Monday, April 9, 2012

New York Fed: "How Low Will the Unemployment Rate Go? "

From the Federal Reserve Bank of New York's Liberty Street blog:
A major theme of the posts in our labor market series has been that the outflows from unemployment, either into employment or out of the labor force, have been the primary determinant of unemployment rate dynamics in long expansions. The key to the importance of outflows is that within long expansions there have not been adverse shocks that lead to a burst of job losses. To illustrate the power of this mechanism, we presented simulations in a previous post that were based on the movements in the outflow and inflow rates in the previous three expansions. These simulated paths show the unemployment rate declining to a level well below current consensus predictions over the medium term.
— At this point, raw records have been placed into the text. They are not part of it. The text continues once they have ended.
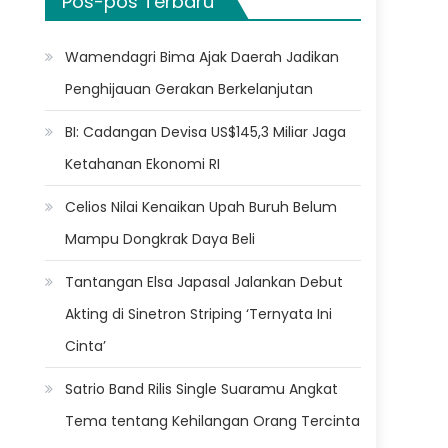
Pos-pos Terbaru
Wamendagri Bima Ajak Daerah Jadikan
Penghijauan Gerakan Berkelanjutan
BI: Cadangan Devisa US$145,3 Miliar Jaga
Ketahanan Ekonomi RI
Celios Nilai Kenaikan Upah Buruh Belum
Mampu Dongkrak Daya Beli
Tantangan Elsa Japasal Jalankan Debut
Akting di Sinetron Striping ‘Ternyata Ini
Cinta’
Satrio Band Rilis Single Suaramu Angkat
Tema tentang Kehilangan Orang Tercinta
    In this post, we run these simulations to their natural conclusion to see what happens to the unemployment rate if the current expansion lasts as long as any of the three most recent expansions. Recall that in these simulations, we assume that the inflow and outflow rates change at the same pace as they did in the expansions following the 1981-82, 1990-91, and 2001 recessions starting at thirty months into the expansion (roughly the point where we are now in the current expansion) through the start of the next recession (see the Okun’s Law post in this series for the length of each expansion). The simulated unemployment paths based on the three different scenarios are shown in the chart below.

    The simulations demonstrate the importance of expansion length in reducing unemployment. Under the flow dynamics of the record-long 1990s expansion, the simulated unemployment rate falls to 4.7 percent, 5.3 percentage points below the peak unemployment rate observed in the recession period. For comparison, the actual unemployment rate fell to 3.9 percent in the 1990s expansion, 3.9 percentage points below its peak. The simulation using the flow rates in the 1980s expansion gives very similar dynamics: the simulated decline is 4.9 percentage points, whereas the unemployment rate actually fell 5.8 percentage points in the 1980s expansion to 5 percent. Consistent with the shorter duration of the 2000s expansion, the simulation based on the flow rates from that expansion has a minimum unemployment rate of 6 percent and the unemployment rate begins to rise toward the end of the simulation.